To make a long story short, I just didn’t know what to do, and I broke down. Normally in that situation I would’ve just gotten angry and yelled at them for a while. But I have been trying very hard not to blow up like that anymore, especially after yesterday afternoon.

Yesterday was fine up until school was out. I was walking from the classroom to the office area where we have to sign in and out, and one of the third graders who is always playing and getting into trouble was walking by me and started shouting very loudly, practically right at me. The school has been trying to keep order among the students while they are waiting for their parents to pick them up, so we have been trying to stop them from running around and playing after school. I have also had a lot of trouble with this student, and I was fed up. I yelled at him, asking why he was shouting like that, and he just ignored me, which is the usual reaction they have, especially outside of English class. This has been bothering me a lot. When they’re supposed to be quiet, like during the flag ceremony, or when we’re in mass, I tell them to stop talking, be quiet, or stop playing, and they just look at me and turn around and keep doing whatever it is they’re not supposed to be doing. So I lost it. I grabbed him and took him to the office. His sister was at the door waiting to pick him up, and he said while laughing, “I’m going home now,” trying to get away from me. I stopped him again and said, “No, you’re not.” I took him into the office, but the principal wasn’t there, so I yelled at him some more. He started to cry. The director of the kindergarten came in and talked to him. I left.
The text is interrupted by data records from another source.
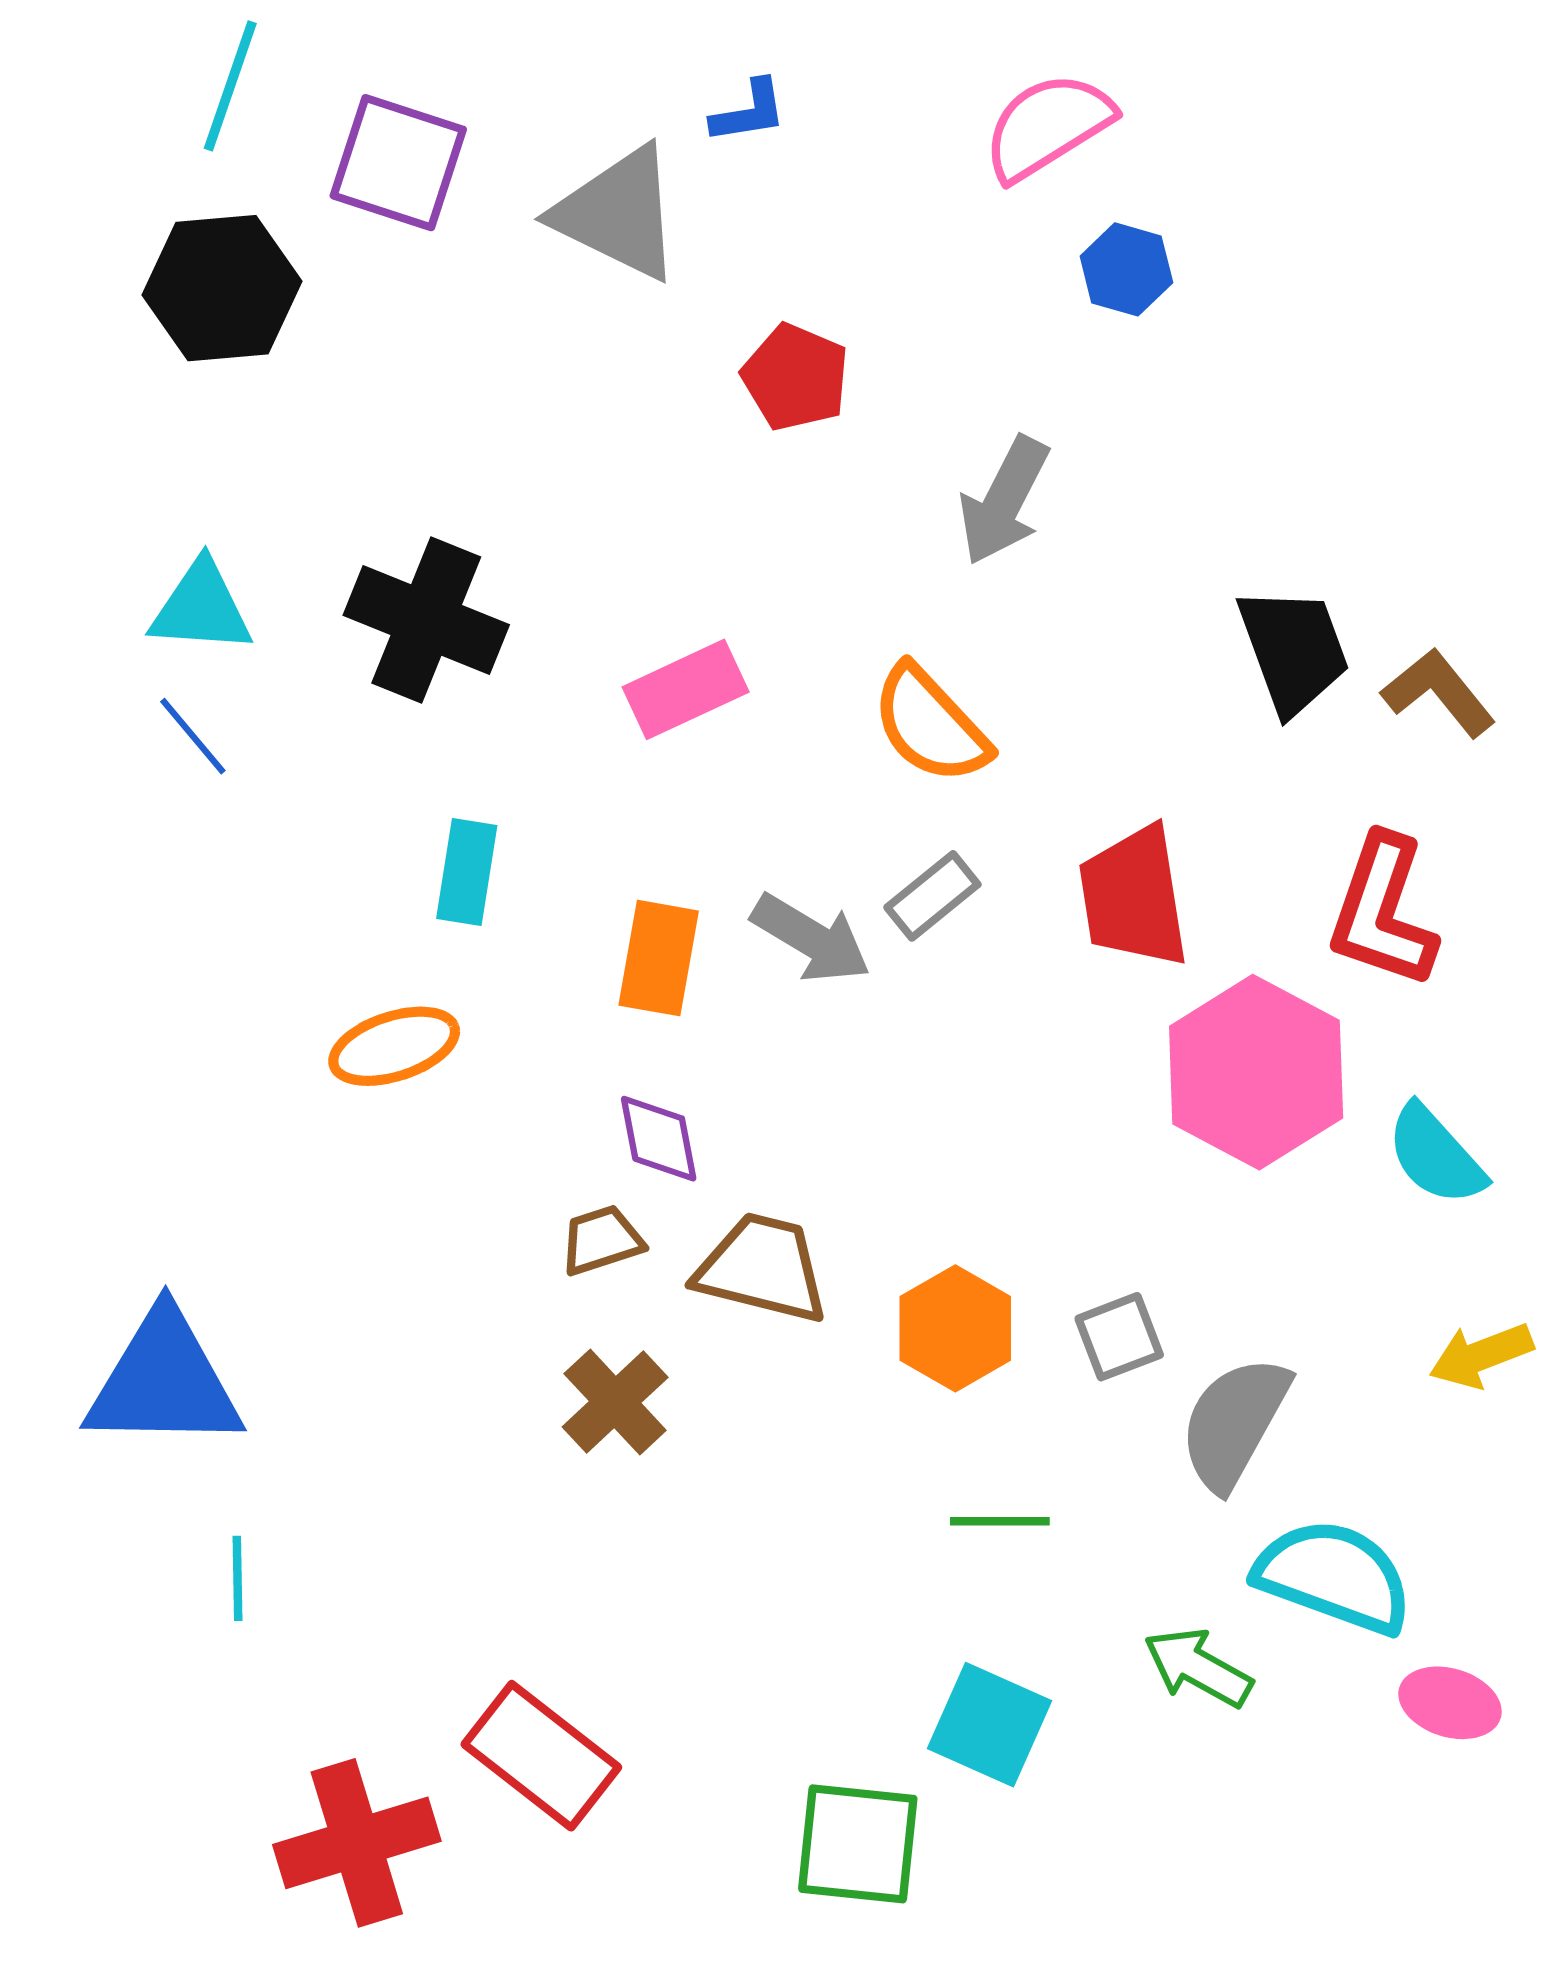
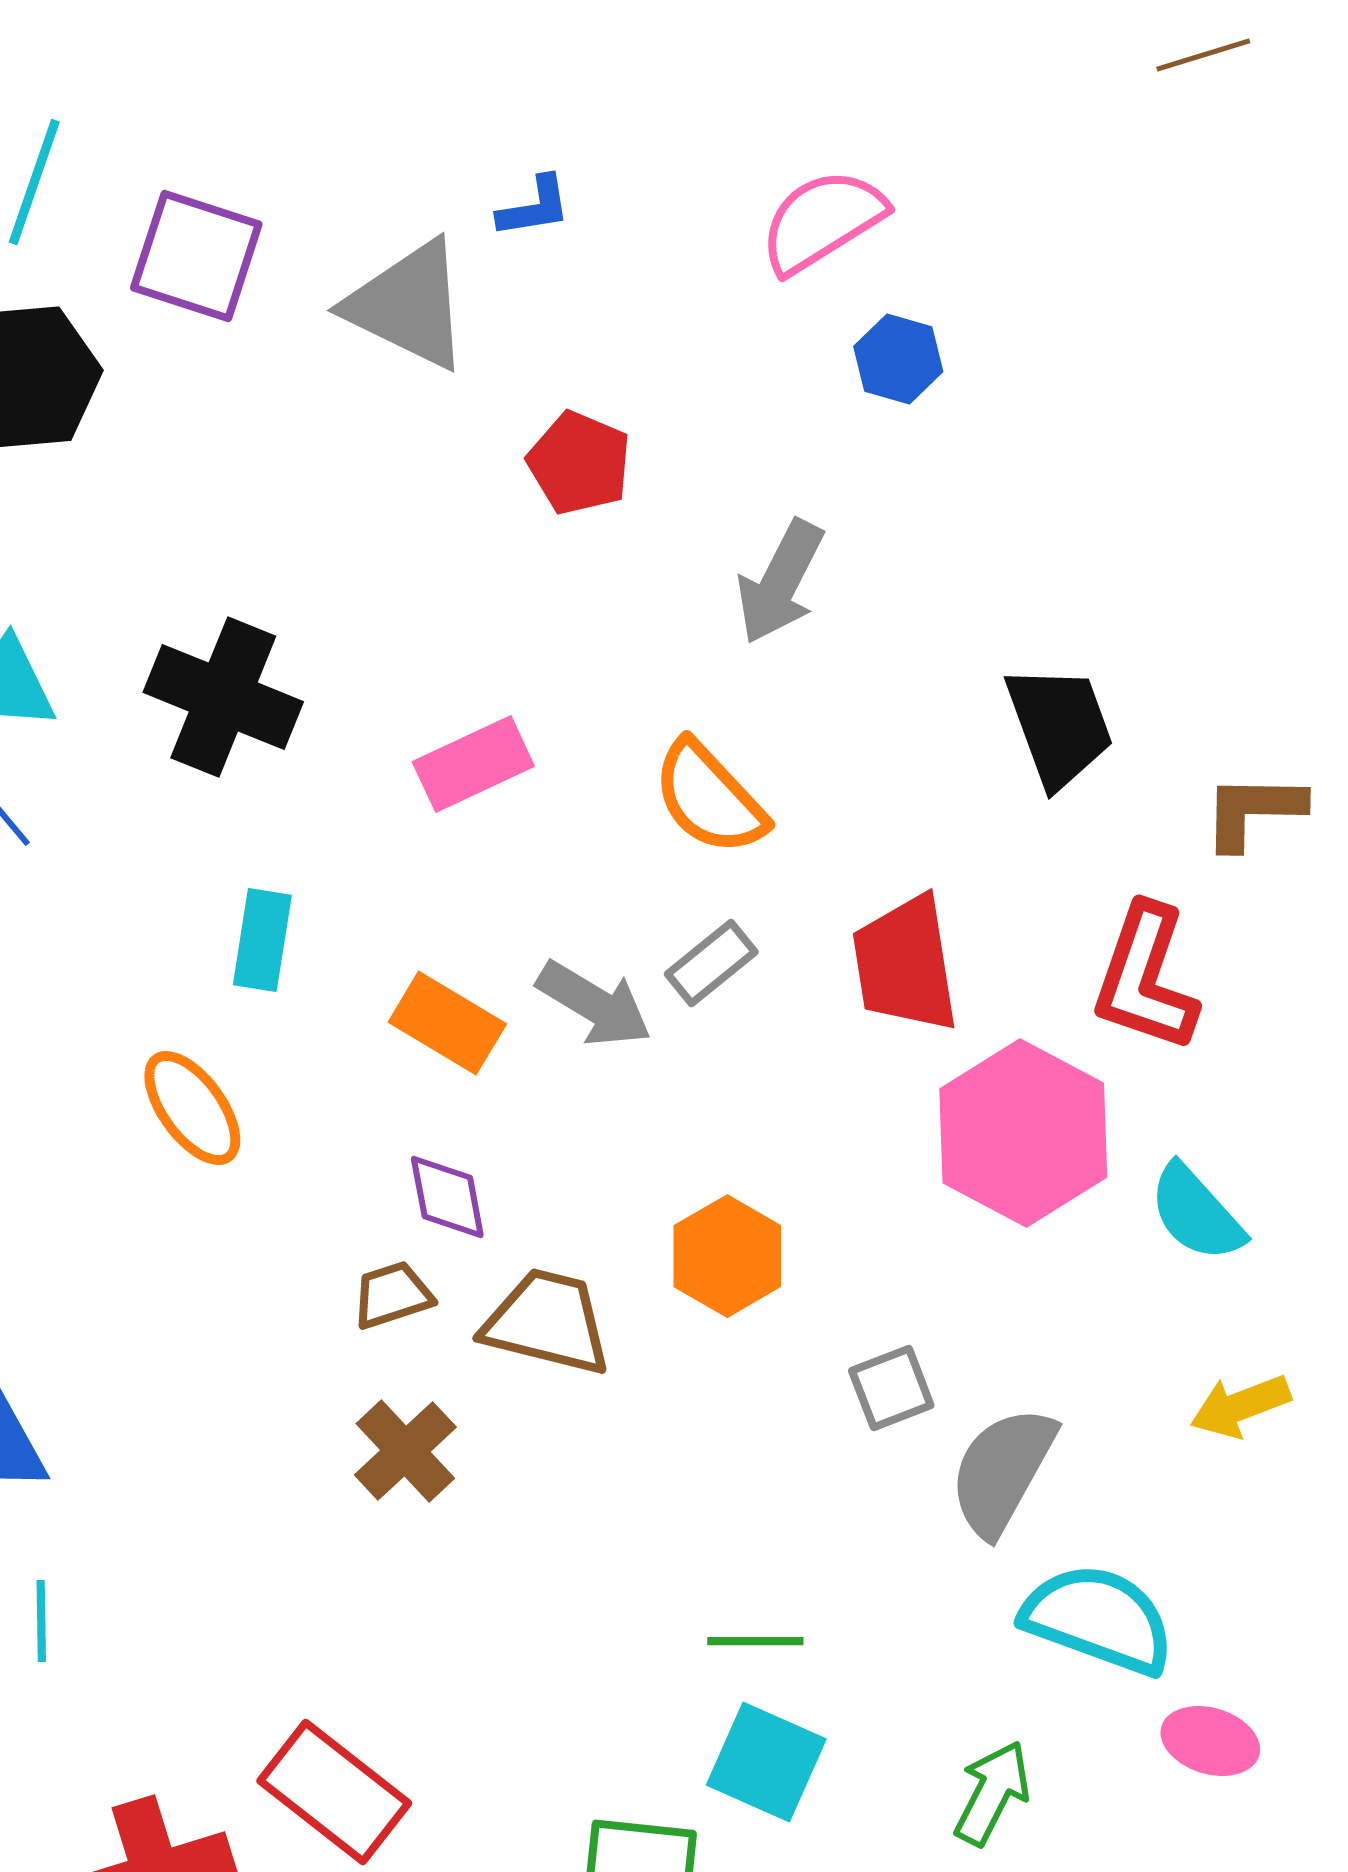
brown L-shape: (1439, 693) -> (1253, 811), moved, turned -50
orange rectangle: (659, 958) -> (447, 1023), turned -69
orange ellipse: (394, 1046) -> (192, 1108), turned 72
orange hexagon: (955, 1328) -> (727, 1256), moved
green line: (1000, 1521) -> (755, 1641), moved
green arrow: (1198, 1668) -> (992, 1793), moved, turned 88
I felt terrible. I suppose that’s why I cried in school today, not because my second graders couldn’t act like mules in an orderly way. So today when they weren’t listening to me, I just lectured them a while, and then I started to cry. I just felt so tired of saying the same things over and over again with absolutely no results, like I’m talking to a wall. I talk to them in Spanish a lot now, so it’s not like they don’t understand me. They just don’t listen to me, as if I’m not really their teacher. Well, who can blame them? I only have them for forty-five minutes per day.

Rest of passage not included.